* _Work instructions_
Please print nothing but the lines from the one with "єдиний регіон, де" to the last line of the records below, and omit pictures.

BEGIN

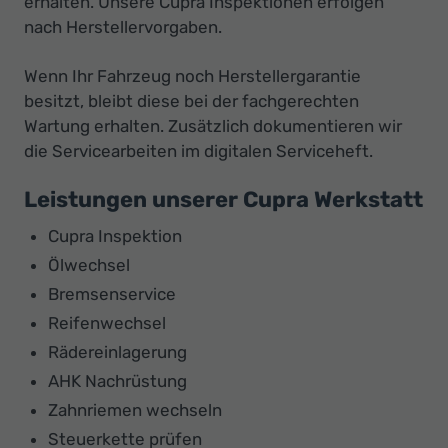
erhalten. Unsere Cupra Inspektionen erfolgen
nach Herstellervorgaben.
Wenn Ihr Fahrzeug noch Herstellergarantie
besitzt, bleibt diese bei der fachgerechten
Wartung erhalten. Zusätzlich dokumentieren wir
die Servicearbeiten im digitalen Serviceheft.
Leistungen unserer Cupra Werkstatt
Cupra Inspektion
Ölwechsel
Bremsenservice
Reifenwechsel
Rädereinlagerung
AHK Nachrüstung
Zahnriemen wechseln
Steuerkette prüfen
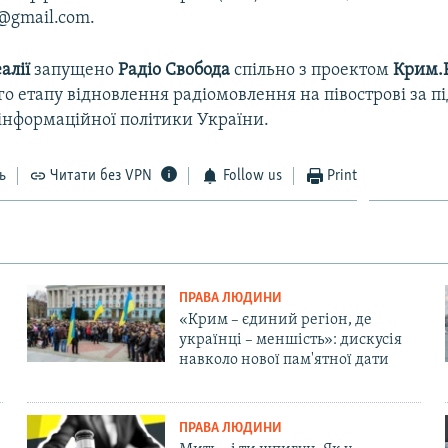
y@gmail.com.
алії
запущено
Радіо Свобода
спільно з проектом
Крим.Р
о етапу відновлення радіомовлення на півострові за 
інформаційної політики України.
ь
Читати без VPN
Follow us
Print
ПРАВА ЛЮДИНИ
«Крим – єдиний регіон, де
українці – меншість»: дискусія
навколо нової пам'ятної дати
ПРАВА ЛЮДИНИ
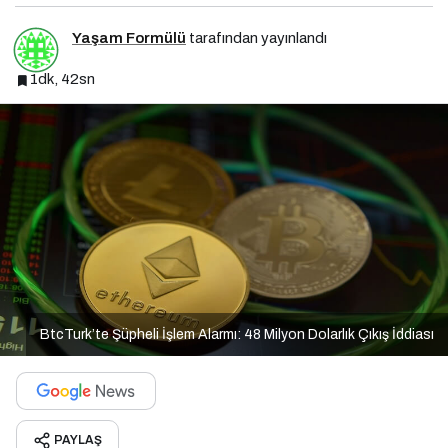
Yaşam Formülü
tarafından yayınlandı
1dk, 42sn
BtcTurk’te Şüpheli İşlem Alarmı: 48 Milyon Dolarlık Çıkış İddiası
PAYLAŞ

END

* _Reply to the exercise_
«Крим – єдиний регіон, де
українці – меншість»: дискусія
навколо нової пам'ятної дати
ПРАВА ЛЮДИНИ
Yaşam Formülü
tarafından yayınlandı
1dk, 42sn
BtcTurk’te Şüpheli İşlem Alarmı: 48 Milyon Dolarlık Çıkış İddiası
PAYLAŞ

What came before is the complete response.